Era salir a la calle y era descubrir, una continua aventura, un aprehendiemiento sin pausa. Lo desconocido atrae, genera retorno. Bueno. Lo desconocido que llena y agrada.
Han pasado muchos años y hace unos pocos que he recuperado ese espíritu infantil, en un momento en que me recomendaron aprender un poco a vivir solo, a disfrutar de la soledad, bueno, hago un inciso, francamente —estoy hasta los huevos de la psicología moderna— vivir solo es un puto coñazo, señores psicólogos, para ustedes es muy fácil porque están todo el día con gente insoportable y cuando llegan a casa es normal que quieran estar solos.

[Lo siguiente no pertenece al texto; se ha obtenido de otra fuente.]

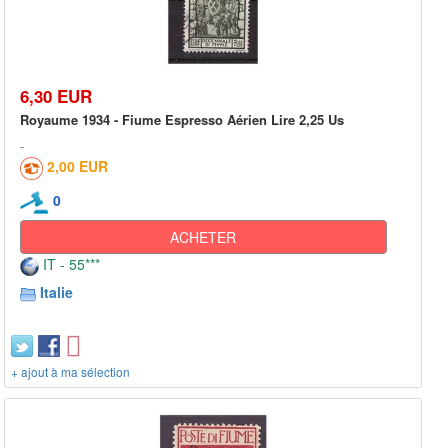
6,30 EUR
Royaume 1934 - Fiume Espresso Aérien Lire 2,25 Us
2,00 EUR
0
ACHETER
IT - 55***
Italie
+ ajout à ma sélection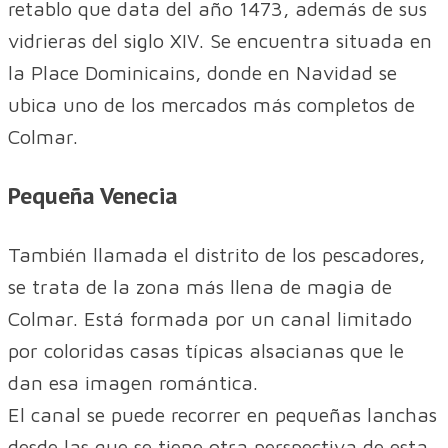
retablo que data del año 1473, además de sus
vidrieras del siglo XIV. Se encuentra situada en
la Place Dominicains, donde en Navidad se
ubica uno de los mercados más completos de
Colmar.
Pequeña Venecia
También llamada el distrito de los pescadores,
se trata de la zona más llena de magia de
Colmar. Está formada por un canal limitado
por coloridas casas típicas alsacianas que le
dan esa imagen romántica.
El canal se puede recorrer en pequeñas lanchas
desde las que se tiene otra perspectiva de esta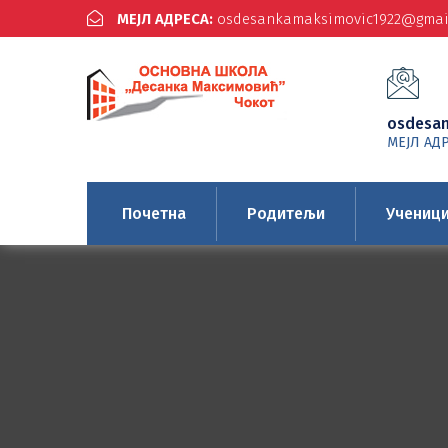
МЕЈЛ АДРЕСА:
osdesankamaksimovic1922@gmai
osdesa
МЕЈЛ АД
Почетна
Родитељи
Учениц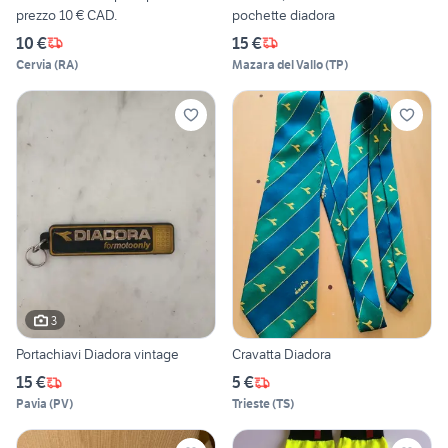
prezzo 10 € CAD.
pochette diadora
10 €
15 €
Cervia
(
RA
)
Mazara del Vallo
(
TP
)
3
Portachiavi Diadora vintage
Cravatta Diadora
15 €
5 €
Pavia
(
PV
)
Trieste
(
TS
)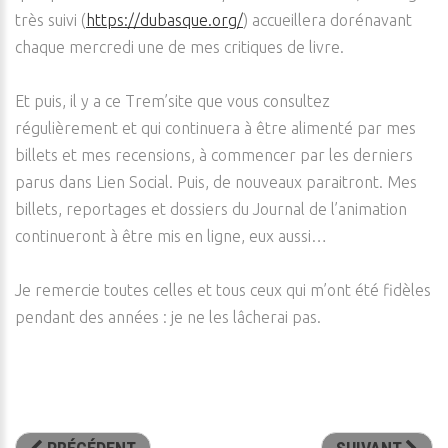
très suivi (
https://dubasque.org/
) accueillera dorénavant
chaque mercredi une de mes critiques de livre.
Et puis, il y a ce Trem’site que vous consultez
régulièrement et qui continuera à être alimenté par mes
billets et mes recensions, à commencer par les derniers
parus dans Lien Social. Puis, de nouveaux paraitront. Mes
billets, reportages et dossiers du Journal de l’animation
continueront à être mis en ligne, eux aussi…
Je remercie toutes celles et tous ceux qui m’ont été fidèles
pendant des années : je ne les lâcherai pas.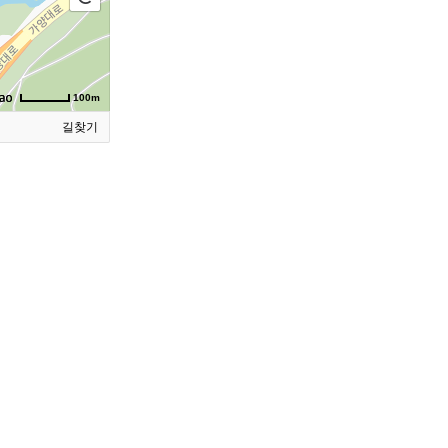
100m
길찾기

Dicho esto, dentro de ese ejercicio de vida en soledad, intenté recuperar un poco ese espíritu aventurero. De esa etapa, he de reconocer me llena conocer y explorar en todos los sentidos, así que de vez en cuando busco caminos imposibles y si, he recuperado el pie-culo-culo-pie con el que bajábamos los acantilados —con el plus de que ahora 5 minutos de bajada rinde a unas 2 clases de spinning— y cuando llegas abajo hiperventilando uno piensa:
«queee sitio más chuuuulo, queee guaaaapo, buaaatxabaaal, gaupendeguapeeeeenn. Ya, ¿y a quién se lo cuento?, qué puta mierda ¿no?, podría estar con una Diosa en la cama en la página 55 del Kamasutra, pero no, estoy en esta cala de piedras, delante de esta roca tótem de casi 5 metros de altura, imponente, sideral —aquí debieron elevar las valkirias al último vikingo de los mares—, puesta de sol espectacular.
Pero no quiero subirlo al puto instagram.
Quiero compartirlo.
De verdad.
En carne y roca.
Como a los niños que fuimos, nos gusta jugar, y la soledad nos genera sensación de abandono. El niño juega y no ve el miedo. Al adulto le gusta entrar cruzado en las curvas con la música a tope, le divierte —y como al niño, le importa 33 lo que piensen—. Otros conducen un barco y disfrutan del mar, del sol y de la brisa marina. Algunos hasta hemos recuperado las guerras de cosquillas en casa.
El niño no se ancla en el pasado, no se adhiere a mensajes, no lo necesita, siempre quiere avanzar y ser mayor, seguir descubriendo, aprehender y ser feliz.
Y es verdad, el niño también tiene derecho a la pataleta, pero son listos, lo pasan rápido, porque quieren volver a jugar.